In the tracking procedure, once measurements are received, data association must be applied to determine the exact relationship between measurements and predicted objects. Several algorithms have been developed for data association, such as probabilistic data association (PDA) and joint probabilistic data association (JPDA) [11]. The PDA approach for multitarget tracking, presented by Kershaw and Evans [12], reduces the complexity associated with more sophisticated algorithms by focusing on a few most likely hypotheses.

Occlusion is considered an essential challenge in tracking moving objects. Consequently, a number of recent studies have used multiple views to handle occlusion [1319]. In [13], a recursive algorithm for stereo was developed. The scheme uses an extended Kalman filter to recursively estimate 3D motion and the depth of moving objects. In [14], a discrete relaxation approach for reducing the intrinsic combinatorial complexity was introduced. The algorithm uses prior knowledge from 2D tracking of each view to obtain real-time 3D tracking. Hu et al. [15] proposed a framework for tracking multiple people about uncalibrated occlusion reasoning. Khan and Shah [16] presented a tracking system based on the field of views (FOVs) of multiple cameras. Another 3D object tracking method that uses multiple views was presented in [17]. Ercan et al. [18] proposed a particle-based framework for single-object tracking with occlusions in a camera network. This approach requires prior knowledge of the environment and the FOV of each camera for estimating the likelihood of whether the object will be occluded from the view of a camera. Furthermore, they did not address the issue of data fusion. Multiple-view data fusion systems have been investigated in several studies [20, 21].

Several studies on hierarchical data fusion [2226] have also been conducted. Majji et al. [22] presented an algorithm using centralized hierarchical fusion. However, the system does not provide feedback to the local filters for modifying their estimate. As such, their approach cannot achieve truly local-global integration to obtain highly accurate estimate. Ajgl et al. [23] discussed various fusion approaches and showed that hierarchical fusion with Millman's formula has the best performance.

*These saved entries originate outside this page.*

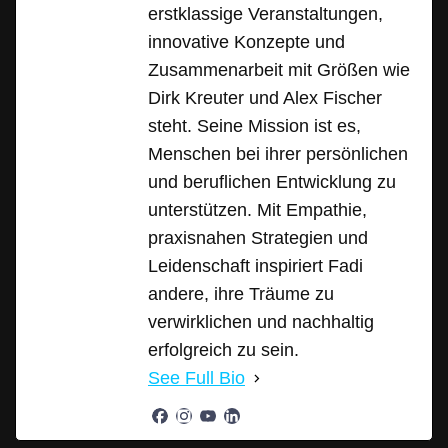
erstklassige Veranstaltungen,
innovative Konzepte und
Zusammenarbeit mit Größen wie
Dirk Kreuter und Alex Fischer
steht. Seine Mission ist es,
Menschen bei ihrer persönlichen
und beruflichen Entwicklung zu
unterstützen. Mit Empathie,
praxisnahen Strategien und
Leidenschaft inspiriert Fadi
andere, ihre Träume zu
verwirklichen und nachhaltig
erfolgreich zu sein.
See Full Bio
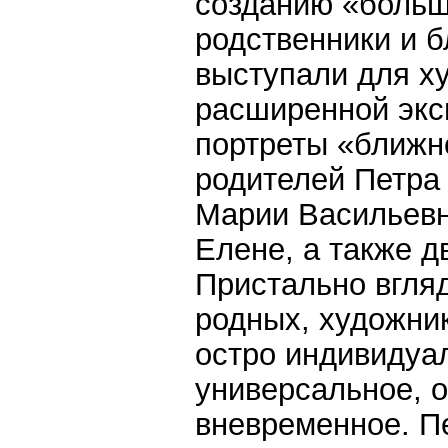
созданию «больш
родственники и б
выступали для х
расширенной экс
портреты «ближне
родителей Петра
Марии Васильевн
Елене, а также д
Пристально вгля
родных, художник
остро индивидуал
универсальное, 
вневременное. П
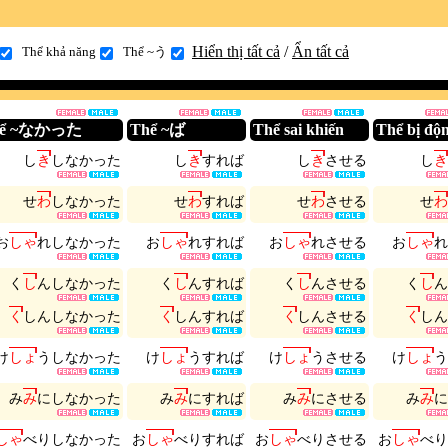
Hiển thị tất cả
/
Ẩn tất cả
Thể khả năng
Thể ~う
hể ~なかった
Thể ~ば
Thể sai khiến
Thể bị độ
し
き
し
な
か
っ
た
し
き
す
れ
ば
し
き
さ
せ
る
し
き
せ
わ
し
な
か
っ
た
せ
わ
す
れ
ば
せ
わ
さ
せ
る
せ
わ
お
し
ゃ
れ
し
な
か
っ
た
お
し
ゃ
れ
す
れ
ば
お
し
ゃ
れ
さ
せ
る
お
し
ゃ
れ
く
し
ん
し
な
か
っ
た
く
し
ん
す
れ
ば
く
し
ん
さ
せ
る
く
し
ん
く
し
ん
し
な
か
っ
た
く
し
ん
す
れ
ば
く
し
ん
さ
せ
る
く
し
ん
け
し
ょ
う
し
な
か
っ
た
け
し
ょ
う
す
れ
ば
け
し
ょ
う
さ
せ
る
け
し
ょ
う
み
み
に
し
な
か
っ
た
み
み
に
す
れ
ば
み
み
に
さ
せ
る
み
み
に
し
ゃ
べ
り
し
な
か
っ
た
お
し
ゃ
べ
り
す
れ
ば
お
し
ゃ
べ
り
さ
せ
る
お
し
ゃ
べ
り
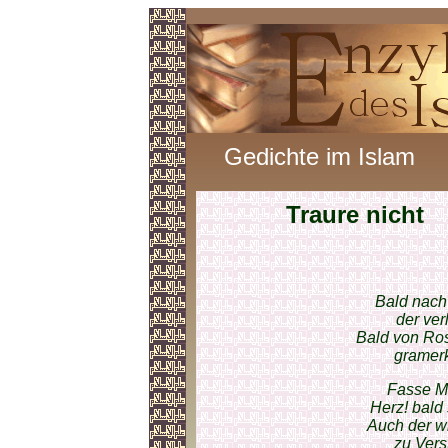
Gedichte im Islam
Traure nicht
Bald nach
der verl
Bald von Ros
gramerko
Fasse M
Herz! bald
Auch der w
zu Verst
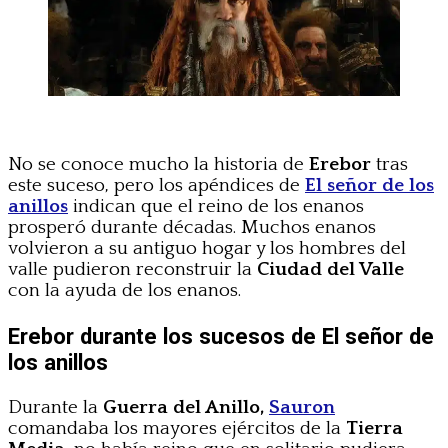
No se conoce mucho la historia de
Erebor
tras
este suceso, pero los apéndices de
El señor de los
anillos
indican que el reino de los enanos
prosperó durante décadas. Muchos enanos
volvieron a su antiguo hogar y los hombres del
valle pudieron reconstruir la
Ciudad del Valle
con la ayuda de los enanos.
Erebor durante los sucesos de El señor de
los anillos
Durante la
Guerra del Anillo,
Sauron
comandaba los mayores ejércitos de la
Tierra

Wang et al. [24] developed a two-stage hierarchical framework with partial feedback and applied it to compressed video. Local estimators consist of motion, color, and face detectors. However, the measurements of some local estimates in this scheme are not always available due to intracoded frame prediction. Strobel et al. [25] presented a joint audio-video object tracking method based on decentralized Kalman filters. The front end local estimation uses two Kalman filters, one to track objects based on video and the other to track objects based on audio. The results are then passed through two inverse Kalman filters to obtain measurements, which are applied to another Kalman filter for global fusion to obtain the final tracking result. Due to the use of both Kalman filtering and inverse Kalman filtering, the method is relatively time consuming. Furthermore, it is designed as an open-loop mechanism and thus mutual compensation between the global and local estimates cannot be achieved. Medeiros et al. [26] proposed a cluster-based Kalman filter algorithm for a wireless camera (sensor) network for object tracking. In their approach, sensors that detect the same object are grouped into a cluster and the information sensed from each individual sensor in the cluster is sent to the cluster head for aggregation by a Kalman filter. The Kalman filter is divided into blocks to improve the computation efficiency. An innovative protocol procedure between individual sensors and the cluster head was developed. However, how to improve the tracking efficiency through a local-global hierarchical fusion mechanism was not discussed.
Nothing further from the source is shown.